Monday, January 26, 2009

Short-run vs Long-run Effects of Fiscal Stimulus

I have come to the conclusion that economic policy in the US is made by people with a planning horizon of no longer than four years. The debate on the TARP funding last fall and Obama's proposed stimulus package this year are both good illustrations.

There may be a short-run benefit from either or both of these in terms of easing the severity of the recession. In the case of the TARP legislation, one could (and most explicity did) that without some sort of bailout economy would have go through a long drawn-out recession as banks to sort out the bad debt from the good and curtailed new lending in the process.

On the other hand, there are long-run negative effects, mostly in the area of moral hazard. I see two major types of moral hazard. First, the moral hazard associated with bailing out banks and firms that made bad decisions. If they get rescued when they screw up why should they worry so much about screwing up in the future. The second moral hazard problem is one related directly related to government control (or at least influence). This seems to have a much shorter fuse. As near as I can figure the long-run in this case is less than six months. Witness Barney Frank's bailout of an otherwise unqualified Massachusetts bank via the TARP legislation. Or the strings attached to the auto bailout bill.

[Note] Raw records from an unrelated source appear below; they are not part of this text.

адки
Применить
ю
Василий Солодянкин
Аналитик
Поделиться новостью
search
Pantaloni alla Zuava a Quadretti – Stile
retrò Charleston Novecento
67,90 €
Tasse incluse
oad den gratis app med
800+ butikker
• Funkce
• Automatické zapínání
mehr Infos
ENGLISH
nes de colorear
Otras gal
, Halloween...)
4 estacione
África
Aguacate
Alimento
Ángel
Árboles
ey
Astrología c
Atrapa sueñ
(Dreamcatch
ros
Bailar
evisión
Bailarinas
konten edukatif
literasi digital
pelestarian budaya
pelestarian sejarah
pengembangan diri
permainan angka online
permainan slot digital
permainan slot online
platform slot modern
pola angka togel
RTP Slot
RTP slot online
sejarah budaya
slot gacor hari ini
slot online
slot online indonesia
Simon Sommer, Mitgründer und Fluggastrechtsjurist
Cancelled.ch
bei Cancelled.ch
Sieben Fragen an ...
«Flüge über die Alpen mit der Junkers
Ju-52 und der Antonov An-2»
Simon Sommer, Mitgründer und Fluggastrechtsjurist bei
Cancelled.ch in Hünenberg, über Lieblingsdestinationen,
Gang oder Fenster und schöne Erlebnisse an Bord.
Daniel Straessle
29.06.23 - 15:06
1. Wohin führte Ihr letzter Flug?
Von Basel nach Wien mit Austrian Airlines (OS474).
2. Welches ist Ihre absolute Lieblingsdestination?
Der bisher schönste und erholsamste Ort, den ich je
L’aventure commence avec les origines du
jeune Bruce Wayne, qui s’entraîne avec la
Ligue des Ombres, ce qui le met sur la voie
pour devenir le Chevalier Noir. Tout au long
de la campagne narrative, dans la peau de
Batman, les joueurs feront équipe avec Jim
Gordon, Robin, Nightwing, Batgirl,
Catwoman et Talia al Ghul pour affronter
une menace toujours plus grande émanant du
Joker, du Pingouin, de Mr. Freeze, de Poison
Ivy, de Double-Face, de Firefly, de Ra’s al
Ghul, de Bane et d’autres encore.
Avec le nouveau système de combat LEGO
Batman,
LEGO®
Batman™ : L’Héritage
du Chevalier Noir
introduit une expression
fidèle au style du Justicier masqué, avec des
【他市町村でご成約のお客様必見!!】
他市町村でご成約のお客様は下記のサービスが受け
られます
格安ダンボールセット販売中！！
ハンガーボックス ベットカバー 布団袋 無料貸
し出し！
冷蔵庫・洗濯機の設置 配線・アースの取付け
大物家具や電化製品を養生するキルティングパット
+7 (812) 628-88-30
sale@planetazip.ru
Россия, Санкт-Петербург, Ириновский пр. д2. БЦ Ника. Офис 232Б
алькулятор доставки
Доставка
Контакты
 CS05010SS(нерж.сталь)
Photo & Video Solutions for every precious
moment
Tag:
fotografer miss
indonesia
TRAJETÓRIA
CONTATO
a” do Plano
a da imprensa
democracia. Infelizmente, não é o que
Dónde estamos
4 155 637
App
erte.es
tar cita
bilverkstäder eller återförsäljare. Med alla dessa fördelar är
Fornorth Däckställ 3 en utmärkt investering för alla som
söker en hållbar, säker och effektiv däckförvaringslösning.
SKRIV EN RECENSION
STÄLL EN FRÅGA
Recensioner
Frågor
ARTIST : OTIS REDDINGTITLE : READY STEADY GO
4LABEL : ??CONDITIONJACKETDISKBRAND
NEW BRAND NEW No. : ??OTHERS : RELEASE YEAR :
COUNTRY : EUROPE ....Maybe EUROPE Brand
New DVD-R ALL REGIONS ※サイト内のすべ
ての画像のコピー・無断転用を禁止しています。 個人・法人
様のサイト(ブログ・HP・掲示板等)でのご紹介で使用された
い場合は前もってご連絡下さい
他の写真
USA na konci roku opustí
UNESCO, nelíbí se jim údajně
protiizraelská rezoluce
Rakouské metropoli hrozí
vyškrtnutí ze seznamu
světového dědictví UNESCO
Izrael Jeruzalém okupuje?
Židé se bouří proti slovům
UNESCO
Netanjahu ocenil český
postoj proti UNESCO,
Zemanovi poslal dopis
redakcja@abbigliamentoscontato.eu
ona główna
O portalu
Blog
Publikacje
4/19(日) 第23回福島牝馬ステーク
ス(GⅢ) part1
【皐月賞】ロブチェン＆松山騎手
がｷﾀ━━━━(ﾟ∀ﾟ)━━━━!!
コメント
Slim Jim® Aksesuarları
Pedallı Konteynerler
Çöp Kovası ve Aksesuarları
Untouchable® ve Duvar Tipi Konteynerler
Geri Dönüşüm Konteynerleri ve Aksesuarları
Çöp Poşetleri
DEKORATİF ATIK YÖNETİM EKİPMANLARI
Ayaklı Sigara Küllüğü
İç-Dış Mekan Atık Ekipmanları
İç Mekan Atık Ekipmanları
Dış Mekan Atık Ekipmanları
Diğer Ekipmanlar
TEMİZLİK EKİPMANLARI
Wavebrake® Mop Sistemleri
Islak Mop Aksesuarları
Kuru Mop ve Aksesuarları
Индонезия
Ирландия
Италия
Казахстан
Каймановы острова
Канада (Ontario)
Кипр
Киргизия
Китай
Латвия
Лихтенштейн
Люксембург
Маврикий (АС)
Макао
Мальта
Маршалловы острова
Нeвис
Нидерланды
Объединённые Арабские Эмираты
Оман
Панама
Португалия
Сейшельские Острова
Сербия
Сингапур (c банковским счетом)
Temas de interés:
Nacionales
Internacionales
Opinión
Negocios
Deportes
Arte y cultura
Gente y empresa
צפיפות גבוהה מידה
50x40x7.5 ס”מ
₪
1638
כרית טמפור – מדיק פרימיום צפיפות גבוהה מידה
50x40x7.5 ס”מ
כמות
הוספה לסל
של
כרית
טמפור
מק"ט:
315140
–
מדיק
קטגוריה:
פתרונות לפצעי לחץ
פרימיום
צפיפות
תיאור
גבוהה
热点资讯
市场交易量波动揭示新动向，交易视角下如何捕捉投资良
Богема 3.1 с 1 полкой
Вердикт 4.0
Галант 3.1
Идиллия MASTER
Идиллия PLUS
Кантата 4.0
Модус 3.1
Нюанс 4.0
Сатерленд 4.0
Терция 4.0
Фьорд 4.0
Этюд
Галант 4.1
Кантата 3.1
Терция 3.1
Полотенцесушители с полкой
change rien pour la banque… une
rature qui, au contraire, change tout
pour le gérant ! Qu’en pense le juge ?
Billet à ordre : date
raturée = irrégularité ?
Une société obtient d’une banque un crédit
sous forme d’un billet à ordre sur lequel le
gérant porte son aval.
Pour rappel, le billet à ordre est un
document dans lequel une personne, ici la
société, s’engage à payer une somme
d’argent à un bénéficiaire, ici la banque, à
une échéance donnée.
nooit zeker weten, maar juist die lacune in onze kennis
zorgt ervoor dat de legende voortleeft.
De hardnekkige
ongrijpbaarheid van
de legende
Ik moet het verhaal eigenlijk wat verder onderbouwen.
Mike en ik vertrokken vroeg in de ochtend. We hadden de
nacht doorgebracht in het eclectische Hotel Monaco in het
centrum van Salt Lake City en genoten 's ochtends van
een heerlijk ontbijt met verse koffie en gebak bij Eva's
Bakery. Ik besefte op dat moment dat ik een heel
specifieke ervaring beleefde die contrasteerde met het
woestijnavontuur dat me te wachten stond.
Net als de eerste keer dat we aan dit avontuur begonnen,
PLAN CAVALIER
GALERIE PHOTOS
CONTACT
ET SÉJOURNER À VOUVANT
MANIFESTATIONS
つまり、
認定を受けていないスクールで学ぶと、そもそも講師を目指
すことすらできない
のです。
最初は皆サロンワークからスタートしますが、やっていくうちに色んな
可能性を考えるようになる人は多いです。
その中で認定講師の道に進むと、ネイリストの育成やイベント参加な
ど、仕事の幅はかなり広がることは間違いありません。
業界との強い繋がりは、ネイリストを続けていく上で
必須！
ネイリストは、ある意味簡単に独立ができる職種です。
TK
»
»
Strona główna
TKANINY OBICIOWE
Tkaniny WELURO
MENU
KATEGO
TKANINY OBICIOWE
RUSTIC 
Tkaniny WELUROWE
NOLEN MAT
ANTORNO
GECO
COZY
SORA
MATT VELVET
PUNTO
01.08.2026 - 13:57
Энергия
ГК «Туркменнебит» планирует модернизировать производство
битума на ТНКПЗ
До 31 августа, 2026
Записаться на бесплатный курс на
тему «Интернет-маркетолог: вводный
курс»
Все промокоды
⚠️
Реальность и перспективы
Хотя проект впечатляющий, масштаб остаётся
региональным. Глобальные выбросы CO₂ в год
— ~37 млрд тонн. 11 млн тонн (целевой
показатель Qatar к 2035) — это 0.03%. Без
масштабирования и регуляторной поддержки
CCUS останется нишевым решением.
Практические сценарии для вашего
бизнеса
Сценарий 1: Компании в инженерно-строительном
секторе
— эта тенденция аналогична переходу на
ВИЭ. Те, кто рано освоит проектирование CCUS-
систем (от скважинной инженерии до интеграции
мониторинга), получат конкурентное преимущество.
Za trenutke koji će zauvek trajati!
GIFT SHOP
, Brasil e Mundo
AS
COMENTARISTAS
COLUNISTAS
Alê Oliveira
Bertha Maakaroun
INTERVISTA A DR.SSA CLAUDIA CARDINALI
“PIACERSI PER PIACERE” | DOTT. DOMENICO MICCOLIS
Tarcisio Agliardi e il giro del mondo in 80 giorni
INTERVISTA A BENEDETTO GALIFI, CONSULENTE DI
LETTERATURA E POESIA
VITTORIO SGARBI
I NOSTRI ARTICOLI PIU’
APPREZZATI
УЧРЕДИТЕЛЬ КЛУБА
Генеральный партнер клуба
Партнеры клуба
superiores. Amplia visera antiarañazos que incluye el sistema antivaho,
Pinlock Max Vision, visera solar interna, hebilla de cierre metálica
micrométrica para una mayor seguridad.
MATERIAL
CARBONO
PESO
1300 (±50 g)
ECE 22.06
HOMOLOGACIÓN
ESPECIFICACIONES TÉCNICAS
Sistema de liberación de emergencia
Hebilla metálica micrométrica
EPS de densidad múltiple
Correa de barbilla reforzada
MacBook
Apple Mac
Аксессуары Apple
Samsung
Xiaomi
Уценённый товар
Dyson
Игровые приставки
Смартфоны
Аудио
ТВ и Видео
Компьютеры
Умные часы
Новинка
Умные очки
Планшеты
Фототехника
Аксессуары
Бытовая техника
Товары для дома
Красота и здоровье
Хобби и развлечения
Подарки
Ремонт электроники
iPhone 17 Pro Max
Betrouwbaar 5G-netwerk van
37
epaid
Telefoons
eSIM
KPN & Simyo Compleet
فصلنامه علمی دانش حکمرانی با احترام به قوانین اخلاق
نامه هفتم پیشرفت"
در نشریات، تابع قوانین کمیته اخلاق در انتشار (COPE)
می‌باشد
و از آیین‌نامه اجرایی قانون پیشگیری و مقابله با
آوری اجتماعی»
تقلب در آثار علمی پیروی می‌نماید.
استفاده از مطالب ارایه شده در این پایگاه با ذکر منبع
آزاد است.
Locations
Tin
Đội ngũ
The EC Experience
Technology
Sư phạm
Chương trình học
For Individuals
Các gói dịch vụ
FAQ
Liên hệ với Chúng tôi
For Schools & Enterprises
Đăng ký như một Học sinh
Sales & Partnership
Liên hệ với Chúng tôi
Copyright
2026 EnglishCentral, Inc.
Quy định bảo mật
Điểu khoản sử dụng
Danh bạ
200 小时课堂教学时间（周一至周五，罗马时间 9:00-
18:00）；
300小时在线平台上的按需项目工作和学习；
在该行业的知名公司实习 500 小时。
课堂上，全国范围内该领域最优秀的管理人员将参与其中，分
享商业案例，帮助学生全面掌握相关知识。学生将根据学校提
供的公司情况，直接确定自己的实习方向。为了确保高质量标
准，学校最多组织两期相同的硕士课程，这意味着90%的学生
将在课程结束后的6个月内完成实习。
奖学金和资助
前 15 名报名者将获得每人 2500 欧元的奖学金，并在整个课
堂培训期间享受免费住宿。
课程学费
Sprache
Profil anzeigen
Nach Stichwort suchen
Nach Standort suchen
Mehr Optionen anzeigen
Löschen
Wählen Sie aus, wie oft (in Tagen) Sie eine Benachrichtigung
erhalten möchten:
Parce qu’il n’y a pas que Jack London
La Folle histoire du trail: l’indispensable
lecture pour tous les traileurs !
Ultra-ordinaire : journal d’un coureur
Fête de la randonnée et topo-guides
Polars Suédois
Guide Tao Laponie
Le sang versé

As further evidence of the weight policy makers put on the short-run I offer an editorial from today's Wall Street Journal by Jphn Kerry and Kent Conrad entitled, "Congress Needs to Help the Economy Fast: Let's not debate another rescue bill in a few months."

This is all a little astounding given that fiscal stimulus effectiveness is based almost solely on theoretical underpinnings and there is not a much in the way of counterfactuals to give it much empirical support. Put more plainly, we have not had a recession in the past 70 years where the government did NOT engage in fiscal stimulus. (See Rick Evans' post here.) How do we know that not increasing government spending during a recession is really a bad idea?